He says, "It all just fell into place. All reported they had no problems; everything was perfect. Those same people wrote him after reading Singularity to say that that was just what being a twin was like. Certainly sibling rivalry will no longer be quite so devastating to Harry. The character of Harry progresses from a shy, insecure, dependent boy to a very confident older brother who will no longer allow his "twin" to make fun of him or order him around.
He continues his exercise program in the real world and after his long confinement will not soon take such things for granted as sunlight, grass, and the songs of birds. Barry is also a well-rounded character, one who pushes his brother a bit too far.
Lucy has been attracted to Barry and has chosen to side with him against Harry. She is as interested as the boys are in the mystery of the playhouse. Her reaction to the "new" older, muscular, taller Harry indicates Barry has just lost his attraction for her. The parents, as they usually are in Sleator's novels, are incidental. Their function is to give the boys a reason for going to the house and to provide the first indications that Uncle Ambrose and his property may be out of the ordinary.
Although some questions are answered and problems resolved by the end of the book, other, important ones are left unanswered. For instance, what will be the reaction of the parents when they return? What will they think, and how will they accept no longer having twins? Readers have been shown the parents only briefly, at the story's beginning, and so they have only Harry's word that "if Barry can adjust to me, then [our parents] should be able to.
Most of the reviews of this book were positive. Some felt it was weak in characterization, but most thought it a suspenseful story told by a master storyteller.
David Gale in the School Library Journal said, "Sleator is remarkably able to explain the scientific complexities of his plot without impeding the narrative flow, and the story remains gripping through its stunning climax. I thought and still think it was some of Bill's finest writing, especially in the way he evokes the Midwest setting.
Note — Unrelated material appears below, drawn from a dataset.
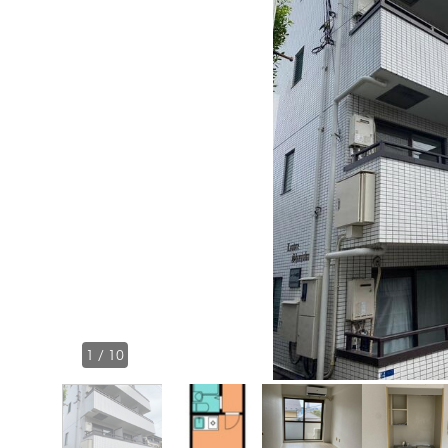
1
/
10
The book required very little editing; in fact, I turned it over to another editor, as I was desperately pressed with administrative problems at that time.
I wish all books progressed so straightforwardly. And certainly my editor at Dutton, Julie Amper, was a tremendous help in the writing of this book.
Interstellar Pig New York: Dutton,dust jacket. Review of House of Stairs, by William Sleator. When five sixteen-year-old orphans are placed in a bizarre room unlike any other, they discover the true depravities of the mind and soul.
Unable to get comfortable in this vast room of unending, unceasing staircases, hungry and ill at ease, the five teenagers are forced to work together to satisfy the unpredictable demands of a soulless red machine. Only by working together to puzzle out its desires and obey them can they be fed, and even then, the food is never enough.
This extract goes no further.